As part of the U.S. Food and Drug Administration’s risk-based and preventive approach to food safety, which is at the core of the FDA Food Safety Modernization Act, the agency began developing a new, more robust surveillance sampling approach in 2014. As the agency moves forward with this approach, it will continue to refine procedures based on lessons learned. The goals of the surveillance sampling are to keep contaminated products from reaching consumers and to facilitate a greater understanding of hazards.
The Sampling Approach
Under the new sampling approach, the FDA is collecting a statistically determined number of samples of targeted foods over a shorter period of time—12 to18 months—to ensure a statistically valid amount of data is available for decision making. The sampling approach will help the FDA determine if there are any common factors among positive findings such as season, region, and whether the product was produced domestically or imported. The FDA’s past approach to microbiological surveillance sampling has been to collect a relatively small number of samples for many different commodities over many years.
The sampling design for each food represents what U.S. consumers are likely to find in the marketplace. Accordingly, the agency has considered the volume of the target food that is imported and produced domestically and the number of states/countries that produce the target food.

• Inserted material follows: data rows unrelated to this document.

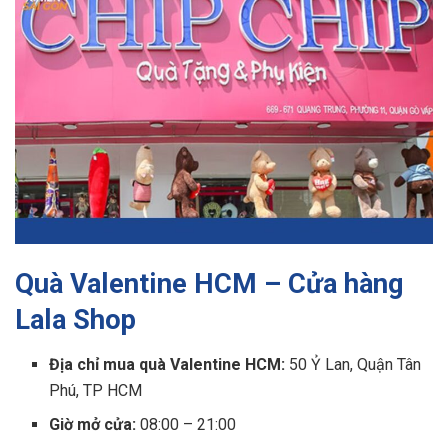
Quà Valentine HCM – Cửa hàng
Lala Shop
Địa chỉ mua quà Valentine HCM:
50 Ỷ Lan, Quận Tân
Phú, TP HCM
Giờ mở cửa:
08:00 – 21:00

During the first year of this new effort, the FDA focused on sprouts, whole fresh avocados, and raw milk cheese (aged 60 days). The FDA collected more than 800 samples total and tested them for Salmonella, Listeria monocytogenes and E. coli O157:H7. For fiscal year 2016, The FDA will sample and test cucumbers and hot peppers for Salmonella and E. coli O157:H7, taking 1,600 samples of each commodity. The agency also plans to test hot peppers for Shiga toxin producing E. coli. The FDA will conduct whole genomic sequence testing on any samples that test positive. In the future, the number of samples collected of a targeted commodity may vary, depending on the question(s) the FDA intends to answer. Data from the sampling assignments already conducted will be released soon.
The FDA will evaluate the data or results generated throughout the sample collection period and use the data to inform the agency’s short and longer term decision making. By developing these data sets, the FDA seeks to identify potential vulnerabilities and ways to enhance the food safety system.
Depending on the results, the FDA may react or take certain steps, such as:
- Decreasing sampling, if few positive samples are obtained;
- Implementing more targeted sampling if trends are identified; for example, if positive samples come from a specific geographic region, a specific facility, or during a particular season;
- Follow-up inspections;
- Working with state or international regulatory partners to take corrective actions and implement preventive controls;
- Developing new or enhanced industry guidance; and
- Conducting outreach and information sharing to better protect consumers.